(Data records)
######
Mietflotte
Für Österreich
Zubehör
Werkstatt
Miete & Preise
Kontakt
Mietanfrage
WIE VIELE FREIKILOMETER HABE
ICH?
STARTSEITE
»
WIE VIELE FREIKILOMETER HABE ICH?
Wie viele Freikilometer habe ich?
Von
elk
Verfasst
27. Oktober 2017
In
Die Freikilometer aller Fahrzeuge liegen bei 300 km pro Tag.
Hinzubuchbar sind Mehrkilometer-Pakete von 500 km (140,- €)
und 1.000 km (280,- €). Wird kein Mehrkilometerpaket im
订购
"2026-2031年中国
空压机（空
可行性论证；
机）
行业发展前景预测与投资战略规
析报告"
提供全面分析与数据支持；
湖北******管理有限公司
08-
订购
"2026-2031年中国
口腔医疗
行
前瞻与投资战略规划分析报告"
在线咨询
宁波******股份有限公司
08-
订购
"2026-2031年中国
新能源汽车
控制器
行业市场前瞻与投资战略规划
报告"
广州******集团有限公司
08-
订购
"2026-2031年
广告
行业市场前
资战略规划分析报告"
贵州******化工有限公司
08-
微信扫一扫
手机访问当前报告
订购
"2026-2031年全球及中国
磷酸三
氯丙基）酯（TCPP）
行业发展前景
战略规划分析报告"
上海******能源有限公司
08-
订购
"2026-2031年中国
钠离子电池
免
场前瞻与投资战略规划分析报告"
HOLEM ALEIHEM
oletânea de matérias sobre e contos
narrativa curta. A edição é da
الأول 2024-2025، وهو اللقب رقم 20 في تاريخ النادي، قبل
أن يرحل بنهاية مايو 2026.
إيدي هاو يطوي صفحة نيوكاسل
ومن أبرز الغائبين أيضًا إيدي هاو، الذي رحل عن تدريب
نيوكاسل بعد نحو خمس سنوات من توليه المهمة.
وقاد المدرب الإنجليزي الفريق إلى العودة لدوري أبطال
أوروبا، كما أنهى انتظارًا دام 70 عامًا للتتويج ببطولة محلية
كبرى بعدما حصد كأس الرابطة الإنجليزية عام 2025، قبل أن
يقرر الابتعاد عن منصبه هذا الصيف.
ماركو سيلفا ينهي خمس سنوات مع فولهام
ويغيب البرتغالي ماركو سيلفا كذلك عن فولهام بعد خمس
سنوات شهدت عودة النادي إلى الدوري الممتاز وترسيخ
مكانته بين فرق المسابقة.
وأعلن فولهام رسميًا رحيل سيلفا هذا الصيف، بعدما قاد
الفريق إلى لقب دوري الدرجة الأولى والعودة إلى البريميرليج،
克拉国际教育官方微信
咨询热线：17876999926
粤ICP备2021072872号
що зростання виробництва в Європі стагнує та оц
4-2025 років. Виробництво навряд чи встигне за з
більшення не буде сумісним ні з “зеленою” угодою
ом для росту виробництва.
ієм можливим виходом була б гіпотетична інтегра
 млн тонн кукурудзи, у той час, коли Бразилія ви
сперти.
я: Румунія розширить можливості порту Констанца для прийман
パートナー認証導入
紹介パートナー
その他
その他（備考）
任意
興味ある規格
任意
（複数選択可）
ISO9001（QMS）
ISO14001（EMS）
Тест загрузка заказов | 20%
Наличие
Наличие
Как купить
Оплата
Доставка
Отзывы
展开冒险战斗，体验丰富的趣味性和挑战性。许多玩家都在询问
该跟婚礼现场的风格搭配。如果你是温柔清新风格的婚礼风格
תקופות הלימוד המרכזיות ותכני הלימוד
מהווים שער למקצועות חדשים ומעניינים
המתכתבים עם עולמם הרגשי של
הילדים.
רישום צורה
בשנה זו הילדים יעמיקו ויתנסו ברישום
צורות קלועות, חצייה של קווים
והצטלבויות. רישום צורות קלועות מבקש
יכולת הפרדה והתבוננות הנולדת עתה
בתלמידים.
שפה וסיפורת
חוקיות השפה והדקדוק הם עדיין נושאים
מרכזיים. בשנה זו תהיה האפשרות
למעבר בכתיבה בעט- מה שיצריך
######
The records above must be transcribed in full, word for word.

### Completed task
Mietflotte
Für Österreich
Zubehör
Werkstatt
Miete & Preise
Kontakt
Mietanfrage
WIE VIELE FREIKILOMETER HABE
ICH?
STARTSEITE
»
WIE VIELE FREIKILOMETER HABE ICH?
Wie viele Freikilometer habe ich?
Von
elk
Verfasst
27. Oktober 2017
In
Die Freikilometer aller Fahrzeuge liegen bei 300 km pro Tag.
Hinzubuchbar sind Mehrkilometer-Pakete von 500 km (140,- €)
und 1.000 km (280,- €). Wird kein Mehrkilometerpaket im
订购
"2026-2031年中国
空压机（空
可行性论证；
机）
行业发展前景预测与投资战略规
析报告"
提供全面分析与数据支持；
湖北******管理有限公司
08-
订购
"2026-2031年中国
口腔医疗
行
前瞻与投资战略规划分析报告"
在线咨询
宁波******股份有限公司
08-
订购
"2026-2031年中国
新能源汽车
控制器
行业市场前瞻与投资战略规划
报告"
广州******集团有限公司
08-
订购
"2026-2031年
广告
行业市场前
资战略规划分析报告"
贵州******化工有限公司
08-
微信扫一扫
手机访问当前报告
订购
"2026-2031年全球及中国
磷酸三
氯丙基）酯（TCPP）
行业发展前景
战略规划分析报告"
上海******能源有限公司
08-
订购
"2026-2031年中国
钠离子电池
免
场前瞻与投资战略规划分析报告"
HOLEM ALEIHEM
oletânea de matérias sobre e contos
narrativa curta. A edição é da
الأول 2024-2025، وهو اللقب رقم 20 في تاريخ النادي، قبل
أن يرحل بنهاية مايو 2026.
إيدي هاو يطوي صفحة نيوكاسل
ومن أبرز الغائبين أيضًا إيدي هاو، الذي رحل عن تدريب
نيوكاسل بعد نحو خمس سنوات من توليه المهمة.
وقاد المدرب الإنجليزي الفريق إلى العودة لدوري أبطال
أوروبا، كما أنهى انتظارًا دام 70 عامًا للتتويج ببطولة محلية
كبرى بعدما حصد كأس الرابطة الإنجليزية عام 2025، قبل أن
يقرر الابتعاد عن منصبه هذا الصيف.
ماركو سيلفا ينهي خمس سنوات مع فولهام
ويغيب البرتغالي ماركو سيلفا كذلك عن فولهام بعد خمس
سنوات شهدت عودة النادي إلى الدوري الممتاز وترسيخ
مكانته بين فرق المسابقة.
وأعلن فولهام رسميًا رحيل سيلفا هذا الصيف، بعدما قاد
الفريق إلى لقب دوري الدرجة الأولى والعودة إلى البريميرليج،
克拉国际教育官方微信
咨询热线：17876999926
粤ICP备2021072872号
що зростання виробництва в Європі стагнує та оц
4-2025 років. Виробництво навряд чи встигне за з
більшення не буде сумісним ні з “зеленою” угодою
ом для росту виробництва.
ієм можливим виходом була б гіпотетична інтегра
 млн тонн кукурудзи, у той час, коли Бразилія ви
сперти.
я: Румунія розширить можливості порту Констанца для прийман
パートナー認証導入
紹介パートナー
その他
その他（備考）
任意
興味ある規格
任意
（複数選択可）
ISO9001（QMS）
ISO14001（EMS）
Тест загрузка заказов | 20%
Наличие
Наличие
Как купить
Оплата
Доставка
Отзывы
展开冒险战斗，体验丰富的趣味性和挑战性。许多玩家都在询问
该跟婚礼现场的风格搭配。如果你是温柔清新风格的婚礼风格
תקופות הלימוד המרכזיות ותכני הלימוד
מהווים שער למקצועות חדשים ומעניינים
המתכתבים עם עולמם הרגשי של
הילדים.
רישום צורה
בשנה זו הילדים יעמיקו ויתנסו ברישום
צורות קלועות, חצייה של קווים
והצטלבויות. רישום צורות קלועות מבקש
יכולת הפרדה והתבוננות הנולדת עתה
בתלמידים.
שפה וסיפורת
חוקיות השפה והדקדוק הם עדיין נושאים
מרכזיים. בשנה זו תהיה האפשרות
למעבר בכתיבה בעט- מה שיצריך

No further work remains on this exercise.